A l'Ouest, rien de nouveau

Publié le 18 juin 2008 par Hoplite

« Un premier ministre socialiste a dit, au début des années quatre-vingt, se faisant le porte-voix civilisé de Le Pen : « Les immigrés sont un problème.» Nous devons renverser ce jugement et dire : « Les étrangers sont une chance ! » La masse des ouvriers étrangers et de leurs enfants témoigne, dans nos vieux pays fatigués, de la jeunesse du monde, de son étendue, de son infinie variété. C’est avec eux que s’invente la politique à venir. Sans eux, nous sombrerons dans la consommation nihiliste et l’ordre policier.

Que les étrangers nous apprennent au moins à devenir étranger à nous-mêmes, à nous projeter hors de nous-mêmes, assez pour ne plus être captifs de cette longue histoire occidentale et blanche qui s’achève, et dont nous n’avons plus rien à attendre que la stérilité et la guerre. Contre cette attente catastrophique, sécuritaire et nihiliste, saluons l’étrangeté du matin.(…)

 

Le monde du capitalisme déchaîné et des démocraties riches est un faux monde. Ne reconnaissant l’unité que des produits et des signes monétaires, il rejette la majorité de l’humanité dans un autre monde dévalué, dont il se sépare par des murailles et par la guerre. En ce sens aujourd’hui, il n’y a pas de monde. (…)

 

En ce qui concerne l’existence dans notre pays de milliers d’étrangers, il y a trois objectifs : s’opposer à l’intégration persécutoire, limiter la fermeture communautaire et les tendances nihilistes qu’elle véhicule, développer les virtualités universelles des identités. (…)

 

Il y a une tradition nationale du pétainisme qui est bien antérieure à Pétain. Le pétainisme commence en réalité en France avec la Restauration de 1815. Un gouvernement post-révolutionnaire se réinstalle dans les fourgons de l’étranger, avec l’appui vigoureux des émigrés, des classes renversées, des traîtres et opportunistes de tout acabit, et le consentement d’un peuple fatigué. Il déclare qu’il restaure l’ordre et la moralité publics, contre l’anarchie sanglante des révolutions. Cette matrice, typiquement française, insiste dans notre histoire. En 1940, on retrouve la figure catastrophique de la défaite militaire, comme prétexte pour une désorientation majeure : comme, par exemple, un gouvernement qui n’a à la bouche que la nation, mais qui est installé par l’étranger ; des oligarques corrompus jusqu’à l’os qui se présentent comme ceux qui vont sortir le pays d’une grande crise morale ; un aventurier, roi cacochyme, vieux militaire ou politicien retors, toujours homme de main des grandes fortunes, qui se présente comme le vrai détenteur de l’énergie nationale.

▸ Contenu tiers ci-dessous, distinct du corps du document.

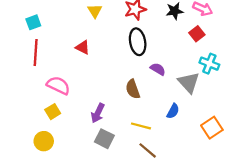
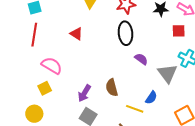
red square: (197, 34) -> (179, 31), turned 32
brown semicircle: (133, 89) -> (112, 88), moved
yellow line: (141, 126) -> (135, 109), moved

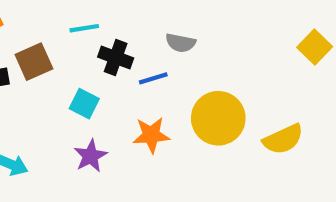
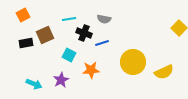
gray semicircle: (181, 43) -> (104, 19), moved
orange star: (151, 135) -> (91, 70), moved
purple star: (91, 156) -> (61, 80), moved

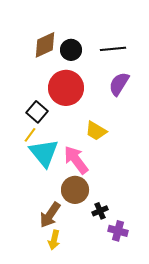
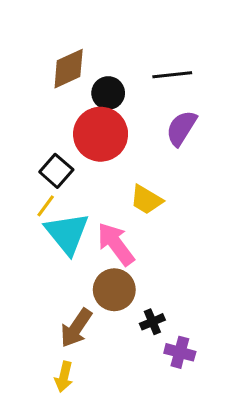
black circle: (71, 50) -> (108, 93), moved
yellow arrow: (54, 240) -> (64, 377), moved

N’avons-nous pas aujourd’hui, comme une répétition misérable de ces graves dépressions historique que la France s’inflige à elle-même, de nombreux traits de ce genre ? (…)

Depuis la révolution Française et son écho progressivement universel, depuis les développements les plus radicalement égalitaires de cette révolution, nous savons que le communisme est la bonne hypothèse. En vérité il n’y en a pas d’autres, en tous cas, je n’en connais pas d’autres. Quiconque abandonne cette hypothèse se résigne à la minute même à l’économie de marché, à la démocratie parlementaire (qui est la forme d’Etat appropriée au capitalisme), et au caractère inévitable, « naturel » des inégalités les plus monstrueuses. (…)

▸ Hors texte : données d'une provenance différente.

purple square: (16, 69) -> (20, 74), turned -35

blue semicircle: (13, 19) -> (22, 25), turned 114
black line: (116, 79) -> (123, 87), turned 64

S’il est toujours vrai, comme l’a dit Sartre, que « tout anticommuniste est un chien », c’est que toute séquence politique qui, dans ses principes ou son absence de tout principe, apparaît formellement contradictoire avec l’hypothèse communiste en son sens générique, doit être jugée comme s’opposant à l’émancipation de l’humanité toute entière, et donc au destin proprement humain de l’humanité.(...)

L'hypothèse communiste est qu'une autre organisation collective est praticable, qui éliminera l'inégalité des richesses et même la division du travail: tout un chacun sera un travailleur polyvalent, et, en particulier, les gens circuleront entre le travail manuel et le travail intellectuel, comme du reste netre la ville et la campagne. L'apropriation privée de richesses monstrueuses et leur transmission familiale par héritage disparaitra. L'existence d'un appareil d'Etat coercitif, militaire et policier, séparé de la société civile, n'apparaitra plus comme une nécessité évidente. Il y aura, nous dit Marx, tenant ce point pour son apport majeur, après une brève séquence de dictature du prolétariat chargée de détruire les restes du vieux monde, une longue séquence de réorganisation, sur la base d'une libre association des productuers et créateurs, laquelle supportera un dépérissement de l'Etat." 

Alain Badiou, De quoi Sarkosy est-il le nom ? Lignes, 2007.